Exactly. And it's not guaranteed to happen at an effective time. Until
racoon is up enough to have registered with PF_KEY, pings fall on deaf
ears. Although doing it "after" starting recoon would appear to be
adequate, in reality racoon (like just about any active daemon) forks
itself off soon after starting, and thus creates a race between its
startup and the continued execution of the script. PHP's slothfulness may
not be sufficient to insure that the ping comes late enough. :-)
> So, I've set up the <shellcmd> stuff and it works again as expected.
> To give you an idea, on my net4501 (with PPPoE on WAN) the tunnel is
> fully functional after approx. 80 seconds from the moment I reboot the
> remote m0n0wall.
> As mentioned in my previous post, I use the following commands (modified
> version of Fred Wright's <shellcmd> kludge):
> ping every 5 seconds x 24 times
> (-> wake up phase, during 2 minutes, to be sure...)
> ping every 60 seconds forever
> (-> keep alive)
Yes, you changed all the settings to make it more aggressive, which I
don't think is really desirable. First of all, I was trying to avoid
needing configuration options for the various delays, and instead was
trying to come up with a "one size fits all" set of delays. Secondly, the
whole "faster doesn't hurt" philosophy isn't really true when you consider
large numbers of units.
I use a 10-second interval between the initial pings, which is not only a
compromise between time quantization and network traffic, but also is
intended to be longer than the typical time to perform the IKE exchange.
Reducing it to 5 seconds means that racoon will often see a second request
before it's finished dealing with the first. Although it *should* handle
that correctly, I see to reason to ask for trouble just to shave a few
seconds off the time to establish the tunnel after booting.

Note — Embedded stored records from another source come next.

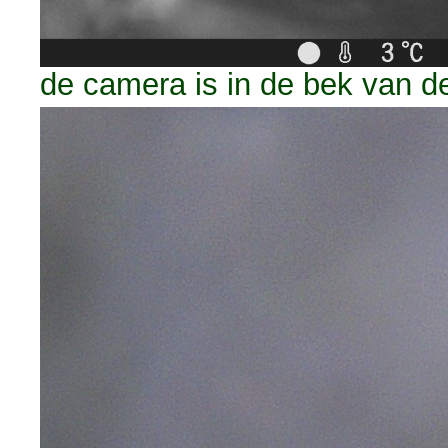
de camera is in de bek van de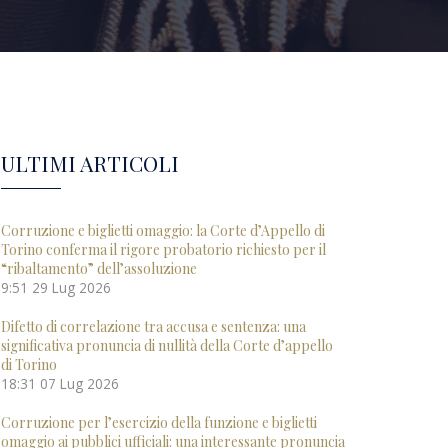
ULTIMI ARTICOLI
Corruzione e biglietti omaggio: la Corte d’Appello di
Torino conferma il rigore probatorio richiesto per il
“ribaltamento” dell’assoluzione
9:51
29 Lug 2026
Difetto di correlazione tra accusa e sentenza: una
significativa pronuncia di nullità della Corte d’appello
di Torino
18:31
07 Lug 2026
Corruzione per l’esercizio della funzione e biglietti
omaggio ai pubblici ufficiali: una interessante pronuncia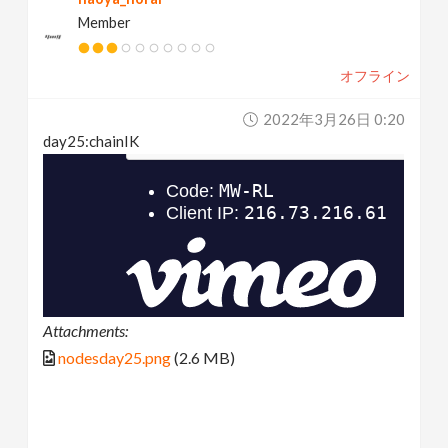
Member
オフライン
2022年3月26日 0:20
day25:chainIK
Attachments:
nodesday25.png
(2.6 MB)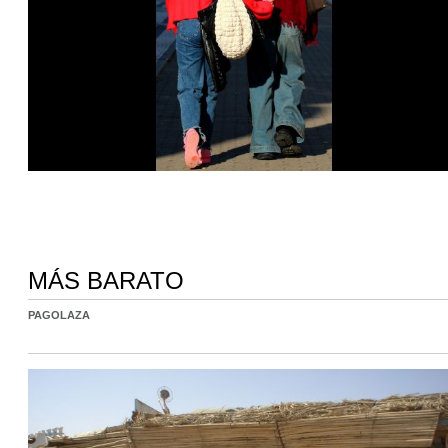
MÁS BARATO
PAGOLAZA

The one-minute time for the high-rate pings was chosen to be long enough
to cover startup delays with a working network. Unless there's some case
where it takes longer than that for IKE to be usable on a good net
connection, I see no reason to increase it. The combination of the
doubled high-rate period and the halved high-rate interval quadruples the
amount of traffic generated at boot time, which could get to be pretty
significant if a bunch of m0n0walls were all rebooting at the same time
(e.g. after an enterprise-wide power failure).
The slower ongoing pings are intended to bring up the tunnel later if the
net connection isn't working at boot time. They also recover from cases
where SAs expire during a network outage. Aside from the general traffic
issue, there's also the problem that every unsuccessful attempt will
generate log entries. You *really* don't want racoon log entries showing
up once a minute. 10 minutes seems like a reasonable compromise between
log bloatage and the delay in reestablishing the tunnel after a protracted
network outage (which would almost certainly be much longer than 10
minutes in any case where this matters).
In your version you also increased the initial sleep to tune it to your
particular configuration, but that's just the sort of thing I was trying
to avoid. The only reason I included the initial sleep is because sending
the first ping immediately is so unlikely to work that it's not worth
doing. Adding a sleep with the same duration as the ping interval
essentially just makes the ping behave as if the delay were "top-tested"
rather than "bottom-tested".
The one currently unsolved problem with the ongoing ping is locating it to
kill it when shutting the tunnel down. But it's clear that any ping-based
approach needs to be indefinitely ongoing to be fully effective.
The other problem with the ping approach is that it's permissible to
create a tunnel that doesn't contain any of the m0n0wall's IPs, but it's
not possible for m0n0wall to send a ping with such a source address. The
remote end isn't a problem, since getting a response from the ping isn't
required. In fact, pinging a nonexistent remote IP reduces the network
traffic by avoiding the useless response. But that doesn't work for the
source address of the ping, at least not with the normal ping client.